Lovely gifts from a crafty and her spouse to another crafter!
Recently, an acquaintance asked if I would knit her something that she had seen in a photo. It was innocently asked, but I had to make my usual reply: I don’t knit on commission. And suggested she might want to learn to knit! She took it well!
This encounter reminded me of my own approach to knitting. I knit for a lot of people, including women and children and babies in Afghanistan, schoolchildren in an underserved area of Maryland, and breast cancer patients recovering from surgery. I knit for family and friends who appreciate the value of my knitting. I even knit for pets (although it’s usually something really fast!). I would venture to say that 3/4 of my knitting is given away to others.
But there’s a difference between giving it away and being paid to make it. When it is my gift, I have a particular intention with the giving, and it’s on my timeline, almost all of the time.
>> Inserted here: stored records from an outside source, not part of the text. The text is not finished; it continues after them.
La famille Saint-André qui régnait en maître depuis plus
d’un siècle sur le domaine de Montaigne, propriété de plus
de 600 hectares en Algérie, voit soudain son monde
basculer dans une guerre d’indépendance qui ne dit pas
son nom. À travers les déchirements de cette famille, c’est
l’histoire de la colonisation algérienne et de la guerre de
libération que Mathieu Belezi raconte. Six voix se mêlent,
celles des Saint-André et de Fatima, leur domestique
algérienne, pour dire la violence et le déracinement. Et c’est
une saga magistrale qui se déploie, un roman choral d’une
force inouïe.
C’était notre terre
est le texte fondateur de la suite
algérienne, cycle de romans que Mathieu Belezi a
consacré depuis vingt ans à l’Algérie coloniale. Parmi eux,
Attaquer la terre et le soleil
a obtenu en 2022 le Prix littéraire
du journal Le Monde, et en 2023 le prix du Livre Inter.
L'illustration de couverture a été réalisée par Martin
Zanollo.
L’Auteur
Usually I start the holiday knitting way ahead of the date, be it a birthday or Christmas, so I’m not up at the last minute trying to finish something instead of spending time with the folks.
Giving it away also keeps me free for knitting things I want to knit. Unlike Irish and Scottish women of the last century who knit like the wind to support their families, my knitting is my hobby, even if I do sell a few patterns online. Because my profession is almost always intangible (writing sermons, visiting folks), I love the material-rich textures and colors of fibercraft. And then there are the mental health reasons to use needles: Happiness is a Needle and Thread Away.
I’m just now at the tail end of knitting a good spell for others – after all, holidays were coming. These are the latest things coming off the needles:
First up, a shawl called Artesian by Rosemary Hill, knit in Madelinetosh Tosh Merino Light in the Baltic colorway. It’s a simple concept executed extremely well – nary a purl stitch to be found, and consists mostly of garter and simple mesh lace with some short rows thrown in. Project notes here. Yes, a gift, but not for Christmas (this person doesn’t celebrate it anyway).
I also finished up a pair of Christmas socks, the last pair, and of course they were for the largest feet in my family. LOL. A basic ribbed sock recipe from Custom Socks by Kate Atherley. I really like this colorway of the Cascade heritage Handpaints – works well for guys, but with more depth of color than a solid.
The last project is a hat/scarf combo for a special young girl who loves, loves, LOVES pink and blue, and the brighter the colors, the better. I improvised this hat and scarf in brioche stitch, so it will be extra warm and has that cool reversible effect. I knit this out of an inexpensive acrylic/wool blend that is very soft and machine washable.
There was an issue with the pom-pon. The first one I make was huge! and it turned that because the yarn is somewhat slippery (acrylic, I’m looking at you!), it fell apart on me. So, I had to go with a more modest pom-pon, and hope for the best!
Now, there are only a couple of more presents to make – neither of which should take much time, so it’s time to knit for me again. The last shipment of Ysolda Teague’s 2015 Shawl Club should arrive in a week or so, that will be perfect timing – can hardly wait to see what’s coming in an early Christmas present for me.